* **WHAT YOU WILL DO**
Copy every entry. Do not alter a single word.
[GIVEN RECORDS — start]
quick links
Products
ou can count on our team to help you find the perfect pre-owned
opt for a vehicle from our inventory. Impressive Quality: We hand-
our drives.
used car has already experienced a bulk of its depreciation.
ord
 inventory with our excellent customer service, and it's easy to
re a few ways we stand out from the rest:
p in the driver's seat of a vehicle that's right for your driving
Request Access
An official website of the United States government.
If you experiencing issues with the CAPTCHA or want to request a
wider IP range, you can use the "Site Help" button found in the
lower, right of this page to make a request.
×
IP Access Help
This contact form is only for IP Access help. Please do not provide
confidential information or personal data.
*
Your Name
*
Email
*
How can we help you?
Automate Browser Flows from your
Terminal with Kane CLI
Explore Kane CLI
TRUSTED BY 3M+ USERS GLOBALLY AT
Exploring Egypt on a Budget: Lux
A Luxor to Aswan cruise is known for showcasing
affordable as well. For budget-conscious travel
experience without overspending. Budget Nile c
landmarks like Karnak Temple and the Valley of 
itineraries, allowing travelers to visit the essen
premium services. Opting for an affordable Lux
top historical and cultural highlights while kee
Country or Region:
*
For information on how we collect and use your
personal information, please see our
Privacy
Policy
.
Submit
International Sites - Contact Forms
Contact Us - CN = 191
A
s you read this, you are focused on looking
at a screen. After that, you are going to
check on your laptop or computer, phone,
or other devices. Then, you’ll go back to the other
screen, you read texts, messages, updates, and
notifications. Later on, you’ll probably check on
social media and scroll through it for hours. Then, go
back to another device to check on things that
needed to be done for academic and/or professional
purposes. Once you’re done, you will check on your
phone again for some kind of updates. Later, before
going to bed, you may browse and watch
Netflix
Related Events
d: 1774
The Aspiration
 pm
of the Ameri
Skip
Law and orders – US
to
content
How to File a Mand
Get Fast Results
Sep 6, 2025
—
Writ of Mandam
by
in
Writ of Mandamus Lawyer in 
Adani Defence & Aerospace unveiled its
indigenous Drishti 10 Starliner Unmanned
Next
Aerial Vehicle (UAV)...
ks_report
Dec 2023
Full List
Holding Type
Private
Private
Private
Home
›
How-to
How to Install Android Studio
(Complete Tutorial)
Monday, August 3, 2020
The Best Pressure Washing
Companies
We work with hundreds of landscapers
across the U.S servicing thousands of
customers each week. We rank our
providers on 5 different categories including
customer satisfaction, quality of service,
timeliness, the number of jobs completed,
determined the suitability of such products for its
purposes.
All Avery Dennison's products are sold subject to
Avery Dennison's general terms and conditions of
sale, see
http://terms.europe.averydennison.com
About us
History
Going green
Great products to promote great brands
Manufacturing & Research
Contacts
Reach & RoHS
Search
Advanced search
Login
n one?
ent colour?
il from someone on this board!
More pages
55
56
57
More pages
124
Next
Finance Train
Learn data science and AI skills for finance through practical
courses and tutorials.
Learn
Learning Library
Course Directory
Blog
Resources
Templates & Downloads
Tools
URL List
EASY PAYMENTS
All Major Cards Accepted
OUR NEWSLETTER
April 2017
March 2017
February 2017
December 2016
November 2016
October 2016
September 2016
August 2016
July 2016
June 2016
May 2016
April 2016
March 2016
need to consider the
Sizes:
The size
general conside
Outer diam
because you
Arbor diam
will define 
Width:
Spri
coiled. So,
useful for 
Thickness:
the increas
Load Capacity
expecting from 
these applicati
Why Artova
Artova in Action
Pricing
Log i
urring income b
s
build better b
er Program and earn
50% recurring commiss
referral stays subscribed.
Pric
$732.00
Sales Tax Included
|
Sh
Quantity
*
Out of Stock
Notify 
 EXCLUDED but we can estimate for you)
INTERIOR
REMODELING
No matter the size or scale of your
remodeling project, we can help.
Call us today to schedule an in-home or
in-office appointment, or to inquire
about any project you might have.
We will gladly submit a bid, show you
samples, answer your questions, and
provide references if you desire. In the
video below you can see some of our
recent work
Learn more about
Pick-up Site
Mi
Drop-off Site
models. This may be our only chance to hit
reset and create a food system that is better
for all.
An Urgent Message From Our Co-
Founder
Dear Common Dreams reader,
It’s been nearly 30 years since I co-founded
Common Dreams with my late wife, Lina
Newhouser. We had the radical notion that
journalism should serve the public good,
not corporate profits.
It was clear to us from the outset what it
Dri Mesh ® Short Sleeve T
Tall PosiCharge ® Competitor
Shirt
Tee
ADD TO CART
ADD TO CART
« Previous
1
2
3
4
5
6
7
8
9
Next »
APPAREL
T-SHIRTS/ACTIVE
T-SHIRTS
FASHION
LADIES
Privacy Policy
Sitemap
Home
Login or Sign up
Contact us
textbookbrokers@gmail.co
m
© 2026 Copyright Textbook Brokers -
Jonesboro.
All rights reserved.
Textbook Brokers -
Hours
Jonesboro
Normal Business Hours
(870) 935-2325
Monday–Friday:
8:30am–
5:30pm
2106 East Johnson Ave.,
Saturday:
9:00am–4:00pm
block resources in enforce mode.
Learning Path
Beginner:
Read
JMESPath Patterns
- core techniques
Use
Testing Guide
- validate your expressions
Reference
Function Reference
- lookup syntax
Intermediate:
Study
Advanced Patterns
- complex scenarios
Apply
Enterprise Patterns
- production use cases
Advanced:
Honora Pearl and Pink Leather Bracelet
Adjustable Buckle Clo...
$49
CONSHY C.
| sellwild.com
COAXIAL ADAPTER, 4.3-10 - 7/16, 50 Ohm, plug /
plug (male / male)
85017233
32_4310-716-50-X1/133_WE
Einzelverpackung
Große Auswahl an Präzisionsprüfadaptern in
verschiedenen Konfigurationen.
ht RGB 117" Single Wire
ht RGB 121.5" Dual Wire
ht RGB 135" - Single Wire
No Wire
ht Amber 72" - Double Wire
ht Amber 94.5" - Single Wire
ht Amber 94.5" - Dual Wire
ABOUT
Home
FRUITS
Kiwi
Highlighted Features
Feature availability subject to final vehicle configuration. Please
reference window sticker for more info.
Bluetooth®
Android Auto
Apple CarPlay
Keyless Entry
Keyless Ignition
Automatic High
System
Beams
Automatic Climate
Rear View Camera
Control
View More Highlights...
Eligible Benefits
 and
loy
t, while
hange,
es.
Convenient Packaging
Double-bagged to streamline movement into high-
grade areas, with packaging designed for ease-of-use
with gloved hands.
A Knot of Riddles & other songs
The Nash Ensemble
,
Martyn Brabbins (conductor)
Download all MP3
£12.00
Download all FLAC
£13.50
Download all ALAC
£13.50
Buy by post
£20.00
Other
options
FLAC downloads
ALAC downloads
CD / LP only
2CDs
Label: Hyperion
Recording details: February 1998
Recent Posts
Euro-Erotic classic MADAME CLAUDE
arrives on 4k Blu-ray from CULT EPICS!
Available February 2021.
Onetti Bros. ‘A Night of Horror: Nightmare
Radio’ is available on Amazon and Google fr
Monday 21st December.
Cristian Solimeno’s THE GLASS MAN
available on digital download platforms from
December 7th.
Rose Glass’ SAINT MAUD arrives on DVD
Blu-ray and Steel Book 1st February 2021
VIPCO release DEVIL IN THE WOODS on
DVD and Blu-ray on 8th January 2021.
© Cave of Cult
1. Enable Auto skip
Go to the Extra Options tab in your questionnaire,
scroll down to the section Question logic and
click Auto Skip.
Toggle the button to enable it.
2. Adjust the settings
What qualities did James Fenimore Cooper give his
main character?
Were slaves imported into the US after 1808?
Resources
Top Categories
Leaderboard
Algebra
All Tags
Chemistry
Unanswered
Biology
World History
[GIVEN RECORDS — finish]
* **THE ANSWER**
quick links
Products
ou can count on our team to help you find the perfect pre-owned
opt for a vehicle from our inventory. Impressive Quality: We hand-
our drives.
used car has already experienced a bulk of its depreciation.
ord
 inventory with our excellent customer service, and it's easy to
re a few ways we stand out from the rest:
p in the driver's seat of a vehicle that's right for your driving
Request Access
An official website of the United States government.
If you experiencing issues with the CAPTCHA or want to request a
wider IP range, you can use the "Site Help" button found in the
lower, right of this page to make a request.
×
IP Access Help
This contact form is only for IP Access help. Please do not provide
confidential information or personal data.
*
Your Name
*
Email
*
How can we help you?
Automate Browser Flows from your
Terminal with Kane CLI
Explore Kane CLI
TRUSTED BY 3M+ USERS GLOBALLY AT
Exploring Egypt on a Budget: Lux
A Luxor to Aswan cruise is known for showcasing
affordable as well. For budget-conscious travel
experience without overspending. Budget Nile c
landmarks like Karnak Temple and the Valley of 
itineraries, allowing travelers to visit the essen
premium services. Opting for an affordable Lux
top historical and cultural highlights while kee
Country or Region:
*
For information on how we collect and use your
personal information, please see our
Privacy
Policy
.
Submit
International Sites - Contact Forms
Contact Us - CN = 191
A
s you read this, you are focused on looking
at a screen. After that, you are going to
check on your laptop or computer, phone,
or other devices. Then, you’ll go back to the other
screen, you read texts, messages, updates, and
notifications. Later on, you’ll probably check on
social media and scroll through it for hours. Then, go
back to another device to check on things that
needed to be done for academic and/or professional
purposes. Once you’re done, you will check on your
phone again for some kind of updates. Later, before
going to bed, you may browse and watch
Netflix
Related Events
d: 1774
The Aspiration
 pm
of the Ameri
Skip
Law and orders – US
to
content
How to File a Mand
Get Fast Results
Sep 6, 2025
—
Writ of Mandam
by
in
Writ of Mandamus Lawyer in 
Adani Defence & Aerospace unveiled its
indigenous Drishti 10 Starliner Unmanned
Next
Aerial Vehicle (UAV)...
ks_report
Dec 2023
Full List
Holding Type
Private
Private
Private
Home
›
How-to
How to Install Android Studio
(Complete Tutorial)
Monday, August 3, 2020
The Best Pressure Washing
Companies
We work with hundreds of landscapers
across the U.S servicing thousands of
customers each week. We rank our
providers on 5 different categories including
customer satisfaction, quality of service,
timeliness, the number of jobs completed,
determined the suitability of such products for its
purposes.
All Avery Dennison's products are sold subject to
Avery Dennison's general terms and conditions of
sale, see
http://terms.europe.averydennison.com
About us
History
Going green
Great products to promote great brands
Manufacturing & Research
Contacts
Reach & RoHS
Search
Advanced search
Login
n one?
ent colour?
il from someone on this board!
More pages
55
56
57
More pages
124
Next
Finance Train
Learn data science and AI skills for finance through practical
courses and tutorials.
Learn
Learning Library
Course Directory
Blog
Resources
Templates & Downloads
Tools
URL List
EASY PAYMENTS
All Major Cards Accepted
OUR NEWSLETTER
April 2017
March 2017
February 2017
December 2016
November 2016
October 2016
September 2016
August 2016
July 2016
June 2016
May 2016
April 2016
March 2016
need to consider the
Sizes:
The size
general conside
Outer diam
because you
Arbor diam
will define 
Width:
Spri
coiled. So,
useful for 
Thickness:
the increas
Load Capacity
expecting from 
these applicati
Why Artova
Artova in Action
Pricing
Log i
urring income b
s
build better b
er Program and earn
50% recurring commiss
referral stays subscribed.
Pric
$732.00
Sales Tax Included
|
Sh
Quantity
*
Out of Stock
Notify 
 EXCLUDED but we can estimate for you)
INTERIOR
REMODELING
No matter the size or scale of your
remodeling project, we can help.
Call us today to schedule an in-home or
in-office appointment, or to inquire
about any project you might have.
We will gladly submit a bid, show you
samples, answer your questions, and
provide references if you desire. In the
video below you can see some of our
recent work
Learn more about
Pick-up Site
Mi
Drop-off Site
models. This may be our only chance to hit
reset and create a food system that is better
for all.
An Urgent Message From Our Co-
Founder
Dear Common Dreams reader,
It’s been nearly 30 years since I co-founded
Common Dreams with my late wife, Lina
Newhouser. We had the radical notion that
journalism should serve the public good,
not corporate profits.
It was clear to us from the outset what it
Dri Mesh ® Short Sleeve T
Tall PosiCharge ® Competitor
Shirt
Tee
ADD TO CART
ADD TO CART
« Previous
1
2
3
4
5
6
7
8
9
Next »
APPAREL
T-SHIRTS/ACTIVE
T-SHIRTS
FASHION
LADIES
Privacy Policy
Sitemap
Home
Login or Sign up
Contact us
textbookbrokers@gmail.co
m
© 2026 Copyright Textbook Brokers -
Jonesboro.
All rights reserved.
Textbook Brokers -
Hours
Jonesboro
Normal Business Hours
(870) 935-2325
Monday–Friday:
8:30am–
5:30pm
2106 East Johnson Ave.,
Saturday:
9:00am–4:00pm
block resources in enforce mode.
Learning Path
Beginner:
Read
JMESPath Patterns
- core techniques
Use
Testing Guide
- validate your expressions
Reference
Function Reference
- lookup syntax
Intermediate:
Study
Advanced Patterns
- complex scenarios
Apply
Enterprise Patterns
- production use cases
Advanced:
Honora Pearl and Pink Leather Bracelet
Adjustable Buckle Clo...
$49
CONSHY C.
| sellwild.com
COAXIAL ADAPTER, 4.3-10 - 7/16, 50 Ohm, plug /
plug (male / male)
85017233
32_4310-716-50-X1/133_WE
Einzelverpackung
Große Auswahl an Präzisionsprüfadaptern in
verschiedenen Konfigurationen.
ht RGB 117" Single Wire
ht RGB 121.5" Dual Wire
ht RGB 135" - Single Wire
No Wire
ht Amber 72" - Double Wire
ht Amber 94.5" - Single Wire
ht Amber 94.5" - Dual Wire
ABOUT
Home
FRUITS
Kiwi
Highlighted Features
Feature availability subject to final vehicle configuration. Please
reference window sticker for more info.
Bluetooth®
Android Auto
Apple CarPlay
Keyless Entry
Keyless Ignition
Automatic High
System
Beams
Automatic Climate
Rear View Camera
Control
View More Highlights...
Eligible Benefits
 and
loy
t, while
hange,
es.
Convenient Packaging
Double-bagged to streamline movement into high-
grade areas, with packaging designed for ease-of-use
with gloved hands.
A Knot of Riddles & other songs
The Nash Ensemble
,
Martyn Brabbins (conductor)
Download all MP3
£12.00
Download all FLAC
£13.50
Download all ALAC
£13.50
Buy by post
£20.00
Other
options
FLAC downloads
ALAC downloads
CD / LP only
2CDs
Label: Hyperion
Recording details: February 1998
Recent Posts
Euro-Erotic classic MADAME CLAUDE
arrives on 4k Blu-ray from CULT EPICS!
Available February 2021.
Onetti Bros. ‘A Night of Horror: Nightmare
Radio’ is available on Amazon and Google fr
Monday 21st December.
Cristian Solimeno’s THE GLASS MAN
available on digital download platforms from
December 7th.
Rose Glass’ SAINT MAUD arrives on DVD
Blu-ray and Steel Book 1st February 2021
VIPCO release DEVIL IN THE WOODS on
DVD and Blu-ray on 8th January 2021.
© Cave of Cult
1. Enable Auto skip
Go to the Extra Options tab in your questionnaire,
scroll down to the section Question logic and
click Auto Skip.
Toggle the button to enable it.
2. Adjust the settings
What qualities did James Fenimore Cooper give his
main character?
Were slaves imported into the US after 1808?
Resources
Top Categories
Leaderboard
Algebra
All Tags
Chemistry
Unanswered
Biology
World History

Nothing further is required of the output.